# how is this background made?



## echoyjeff222 (Aug 23, 2015)

Is there post processing involved, or what is going on? Is it just a sheet of paper placed behind the flower?

last rays by Jarmila Vymazalová / 500px


----------



## Dave442 (Aug 23, 2015)

Looks like most of the shots are done with other flowers in the background, but with the bokeh from doing a close-up shot with a relatively large aperture.

Interesting that 99% of the shots are of flowers, my 500px site also has only flowers.


----------



## MartinCrabtree (Sep 21, 2015)

I'd venture wide open aperture and some post with a careful eye to the background.


----------



## decyjohn (Feb 11, 2016)

This background Image is created buy Water Effect in Photoshop


----------



## KmH (Feb 12, 2016)

I would suggest the image maker used a Macro, or close focus lens, and was very, very close to the flower and water droplet..

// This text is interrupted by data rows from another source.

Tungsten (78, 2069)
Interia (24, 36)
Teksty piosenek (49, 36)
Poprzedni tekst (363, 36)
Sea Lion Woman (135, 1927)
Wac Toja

A shallow depth-of-field is more about the point-of-focus distance than about the lens aperture.


----------



## dennybeall (Feb 12, 2016)

Shallow DOF as stated plus colored paper in the background with a light behind the paper perhaps.


----------



## Braineack (Feb 12, 2016)

macro shot and then over-worked post-processing.  nothing more.


----------